Беглый взгляд Гордона, вышедшего к великому своему изумлению без швейцара, заметил, как всегда, только плюмаж и хлыст. Лиц слуг он не помнил. Но он стал замечать после некоторых сосредоточенных размышлений делового характера, что экипаж мчится уже в парке, далеко оставив за собой некстати и в стороне единственное шоссе Аламбо, по которому лежит недавно купленное имение.

— Кой черт! — сказал Гордон, притоптывая в кабриолете маленькой жирной ногой. — Почему вы сюда заехали?

Он оглянулся. Маурей стремительно искал глухого угла. Наконец, свернув с аллеи в поросший густой травой просвет, он разом остановил лошадь и обернулся к полуобморочному Гордону.

— Вот записка, — сказал он, тыча в осоловевшее багровое лицо клочок бумаги. — От Робертсона. Уплатить! Живо!

— Я… — начал Гордон.

Черный револьвер и белая бумага ставили ему выбор. Совсем близко от дула он нагнулся и прочел резкое завещание.

— Чек или деньги! — сказал Маурей. — Начало всему положил ваш швейцар. Он думал, что я нищий. Потом перестал спорить. Затем наступила моя очередь думать. Уже запахло вами, а я — охотник.

Наступила очередь третьего человека как бы видеть сон в залитой солнцем листве: что он, лижа сухим, горячим языком чернильный карандаш, выписывает чек; затем, вспомнив, что деньги в кармане, комкает, отсчитывает билеты.

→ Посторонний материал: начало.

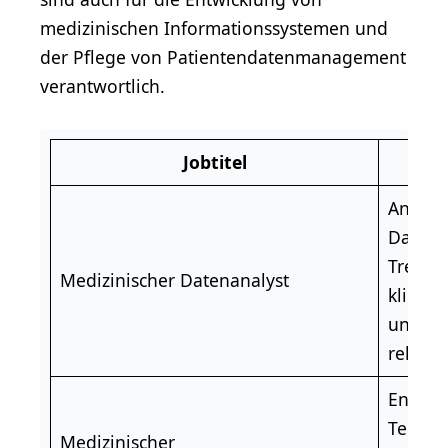
medizinischen Informationssystemen und
der Pflege von Patientendatenmanagement
verantwortlich.
Jobtitel
Analysi
Daten,
Trends
Medizinischer
Datenanalyst
klinis
und Fo
relevan
Entwick
Techni
Medizinischer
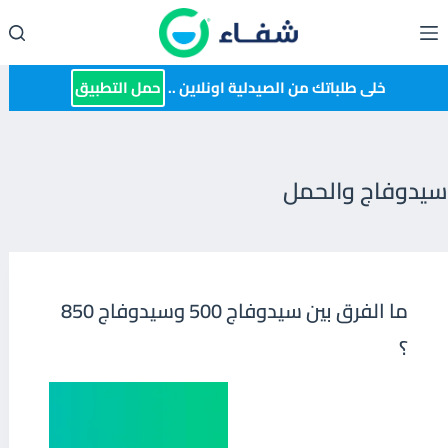
لتجاوز
لى
لمحتوى
خلى طلباتك من الصيدلية اونلاين ..
حمل التطبيق
سيدوفاج والحمل
ما الفرق بين سيدوفاج 500 وسيدوفاج 850
؟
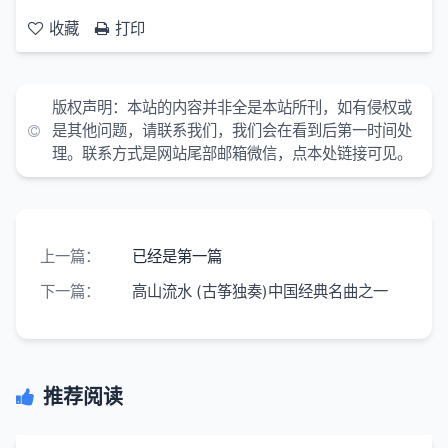
收藏
打印
版权声明：
本站的内容并非全是本站所刊，如有侵权或
是其他问题，请联系我们，我们会在看到后第一时间处
理。联系方式是网站尾部邮箱微信，点本处链接可见。
上一篇：
已经是第一篇
下一篇：
高山流水 (古筝独奏)中国经典名曲之一
推荐阅读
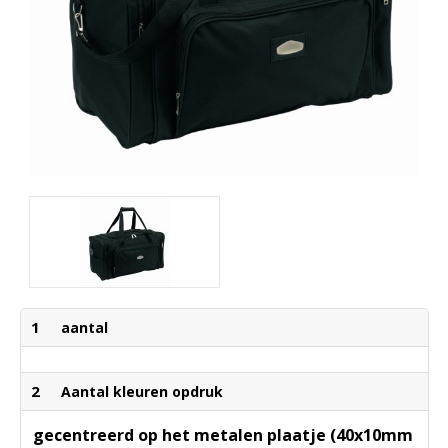
1
aantal
2
Aantal kleuren opdruk
gecentreerd op het metalen plaatje (40x10mm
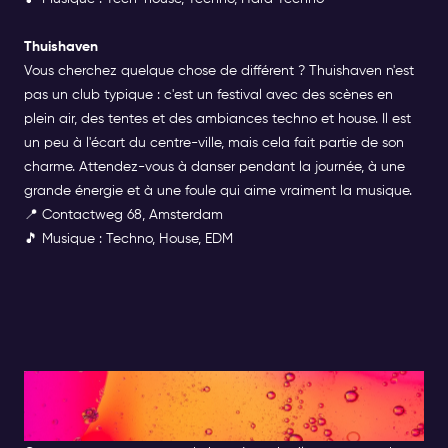
Thuishaven
Vous cherchez quelque chose de différent ?
Thuishaven
n'est
pas un club typique : c'est un festival avec des scènes en
plein air, des tentes et des ambiances techno et house. Il est
un peu à l'écart du centre-ville, mais cela fait partie de son
charme. Attendez-vous à danser pendant la journée, à une
grande énergie et à une foule qui aime vraiment la musique.
📍 Contactweg 68, Amsterdam
🎵 Musique : Techno, House, EDM
FESTIVAL DU VIN
D'AMSTERDAM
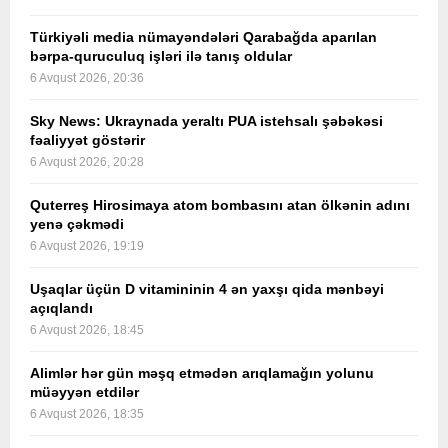
Türkiyəli media nümayəndələri Qarabağda aparılan
bərpa-quruculuq işləri ilə tanış oldular
6 Avqust 2026, 20:36
Sky News: Ukraynada yeraltı PUA istehsalı şəbəkəsi
fəaliyyət göstərir
6 Avqust 2026, 20:28
Quterreş Hirosimaya atom bombasını atan ölkənin adını
yenə çəkmədi
6 Avqust 2026, 19:19
Uşaqlar üçün D vitamininin 4 ən yaxşı qida mənbəyi
açıqlandı
6 Avqust 2026, 18:45
Alimlər hər gün məşq etmədən arıqlamağın yolunu
müəyyən etdilər
6 Avqust 2026, 18:35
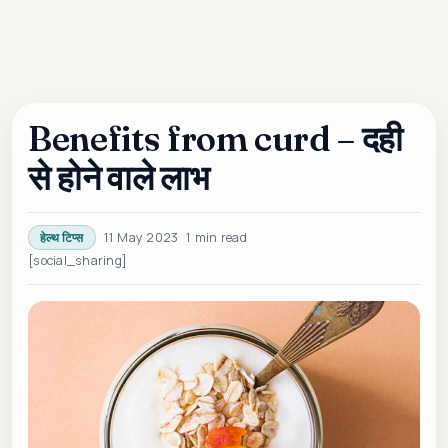
Benefits from curd – दही
से होने वाले लाभ
11 May 2023
1 min read
हेल्थ टिप्स
[social_sharing]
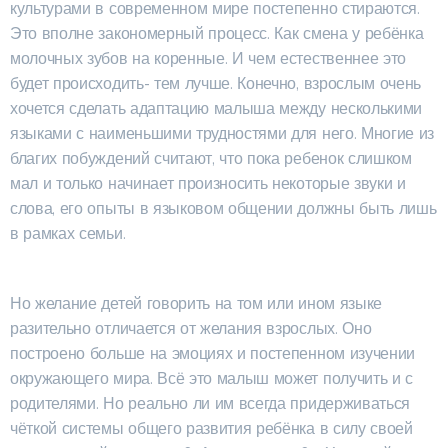
культурами в современном мире постепенно стираются.
Это вполне закономерный процесс. Как смена у ребёнка
молочных зубов на коренные. И чем естественнее это
будет происходить- тем лучше. Конечно, взрослым очень
хочется сделать адаптацию малыша между несколькими
языками с наименьшими трудностями для него. Многие из
благих побуждений считают, что пока ребенок слишком
мал и только начинает произносить некоторые звуки и
слова, его опыты в языковом общении должны быть лишь
в рамках семьи.
Но желание детей говорить на том или ином языке
разительно отличается от желания взрослых. Оно
построено больше на эмоциях и постепенном изучении
окружающего мира. Всё это малыш может получить и с
родителями. Но реально ли им всегда придерживаться
чёткой системы общего развития ребёнка в силу своей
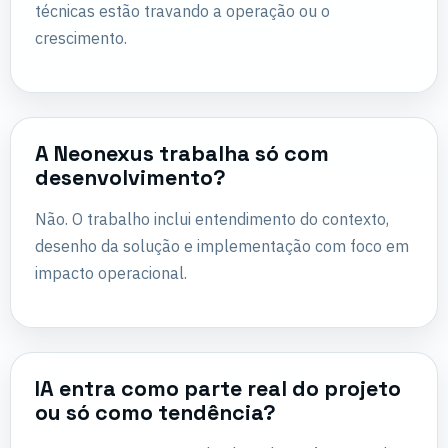
técnicas estão travando a operação ou o
crescimento.
A Neonexus trabalha só com
desenvolvimento?
Não. O trabalho inclui entendimento do contexto,
desenho da solução e implementação com foco em
impacto operacional.
IA entra como parte real do projeto
ou só como tendência?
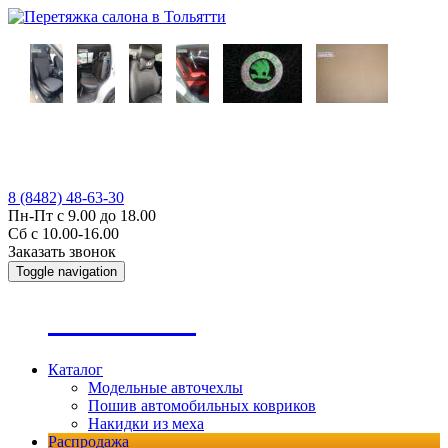
8 (8482) 48-63-30
Пн-Пт с 9.00 до 18.00
Сб с 10.00-16.00
Заказать звонок
Toggle navigation
А
втопошив
Каталог
Модельные авточехлы
Пошив автомобильных ковриков
Накидки из меха
Распродажа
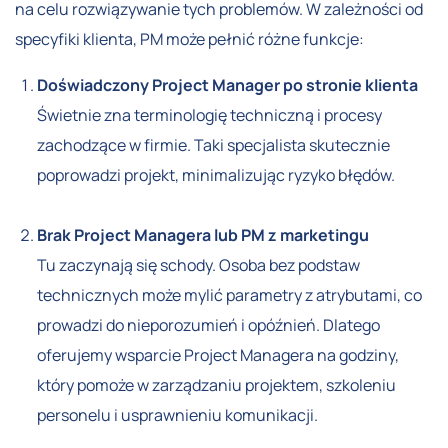
na celu rozwiązywanie tych problemów. W zależności od
specyfiki klienta, PM może pełnić różne funkcje:
Doświadczony Project Manager po stronie klienta
Świetnie zna terminologię techniczną i procesy
zachodzące w firmie. Taki specjalista skutecznie
poprowadzi projekt, minimalizując ryzyko błędów.
Brak Project Managera lub PM z marketingu
Tu zaczynają się schody. Osoba bez podstaw
technicznych może mylić parametry z atrybutami, co
prowadzi do nieporozumień i opóźnień. Dlatego
oferujemy wsparcie Project Managera na godziny,
który pomoże w zarządzaniu projektem, szkoleniu
personelu i usprawnieniu komunikacji.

— Что-нибудь… что-нибудь… этот славный… этот великолепный, чудеснейший… передать мне?! — пролепетал Гордон.

— Да, — спокойно сказал Маурей. — Что вы — подлец.

Затем стало тихо вокруг Гордона. Как бы проснувшись, он никого не увидел. Далеко, в дальних просветах аллеи двигались малые фигуры людей, а лошадь как лошадь — спокойно общипывала листву.